Quando Jackie finalmente consegue o dinheiro após um tiroteio culminante, a protagonista de Pam Grier retorna ao escritório de fiança para convidar Max Cherry para ir à Espanha com ela. Depois que Max a informa que planeja ficar para trás, Jackie finalmente o beija antes de partir para a Espanha sozinha, solidificando sua agência romântica nos satisfatórios momentos finais do filme. Mesmo quando Max se recusa a acompanhá-la em sua viagem a Madri com o dinheiro a reboque, Jackie não hesita em realizar seus desejos, concluindo o filme dirigindo um carro até o aeroporto enquanto ouve “Across 110th Street”.

Jackie e seu carro

Em contraste direto com a imobilidade da calçada móvel na cena de abertura, o controle literal de Jackie sobre o carro como método de movimento significa o desenvolvimento complexo de sua personagem em uma figura totalmente independente. Como Jackie Brown, Grier incorpora uma autoconfiança e autoconfiança que só é sugerida em seus papéis anteriores.

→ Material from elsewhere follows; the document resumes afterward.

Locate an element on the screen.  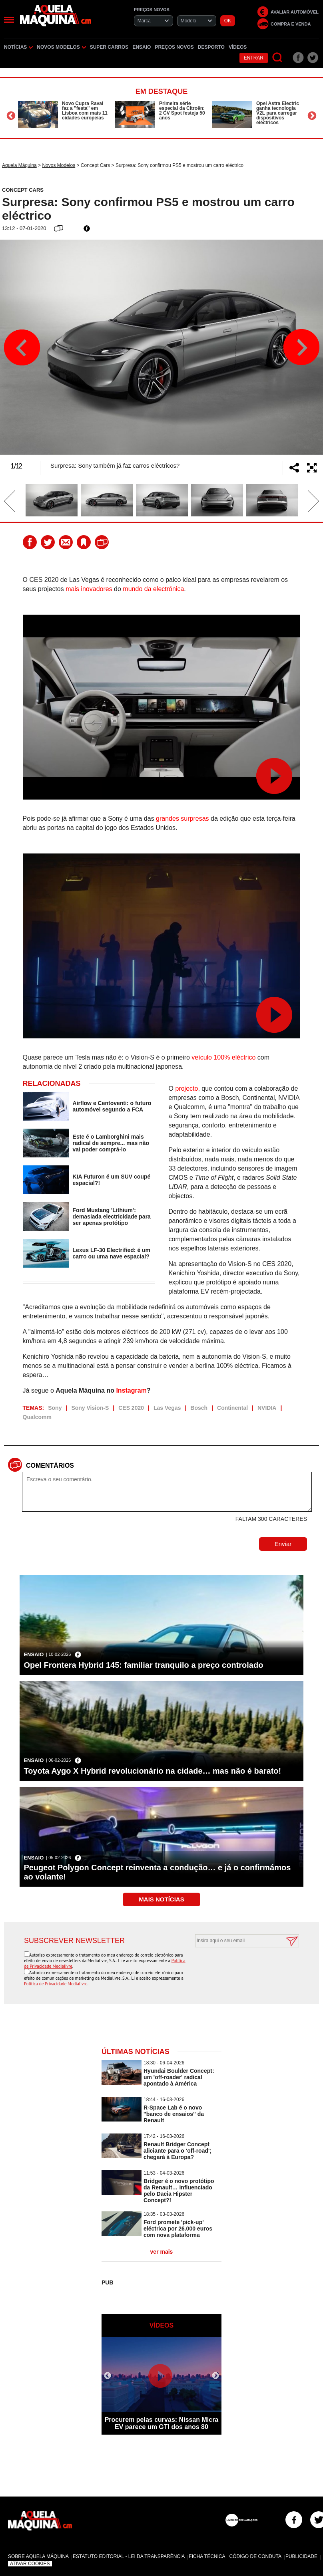 R-Space Lab é o novo ''banco de ensaios'' da Renault is located at coordinates (174, 2114).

Enquanto filmes como caixão e Foxy Brown culminam em atos de violência que permitem que as figuras titulares de Grier afirmem seus controles sobre sistemas misóginos e racistas, Jackie BrownO final de é como uma brisa suave ecoando a força silenciosa que Jackie possui ao longo do filme, apresentando um meta-retrato lindamente complexo da carreira de Grier através do protagonista mais fascinante e importante de Tarantino.

Jackie Brown está disponível para transmissão no HBO Max.